§ **DIRECTIONS FOR THIS TASK**: Among the records that follow, set down only the lines from the one containing "al também já" to the one containing "пластмассовый кейс с инструментами. Вес", both included, exactly.

===

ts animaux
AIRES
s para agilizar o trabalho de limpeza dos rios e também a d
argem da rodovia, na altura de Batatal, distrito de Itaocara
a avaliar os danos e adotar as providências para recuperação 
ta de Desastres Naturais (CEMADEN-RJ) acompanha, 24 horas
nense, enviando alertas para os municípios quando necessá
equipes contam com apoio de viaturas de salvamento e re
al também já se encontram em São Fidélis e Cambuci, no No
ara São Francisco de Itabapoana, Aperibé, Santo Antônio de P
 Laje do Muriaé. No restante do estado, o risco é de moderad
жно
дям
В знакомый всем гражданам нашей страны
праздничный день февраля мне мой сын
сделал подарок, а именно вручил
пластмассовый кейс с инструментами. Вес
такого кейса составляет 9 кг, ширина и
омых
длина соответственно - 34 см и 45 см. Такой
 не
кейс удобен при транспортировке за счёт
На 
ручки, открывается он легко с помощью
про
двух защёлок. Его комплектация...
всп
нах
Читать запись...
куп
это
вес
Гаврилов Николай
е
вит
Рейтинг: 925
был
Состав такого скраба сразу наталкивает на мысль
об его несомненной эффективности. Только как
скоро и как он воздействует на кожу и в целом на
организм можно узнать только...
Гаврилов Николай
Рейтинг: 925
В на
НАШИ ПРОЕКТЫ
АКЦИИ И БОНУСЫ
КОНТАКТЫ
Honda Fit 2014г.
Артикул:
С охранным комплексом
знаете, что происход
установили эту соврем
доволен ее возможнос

===

§ **ANSWER SECTION**:
al também já se encontram em São Fidélis e Cambuci, no No
ara São Francisco de Itabapoana, Aperibé, Santo Antônio de P
 Laje do Muriaé. No restante do estado, o risco é de moderad
жно
дям
В знакомый всем гражданам нашей страны
праздничный день февраля мне мой сын
сделал подарок, а именно вручил
пластмассовый кейс с инструментами. Вес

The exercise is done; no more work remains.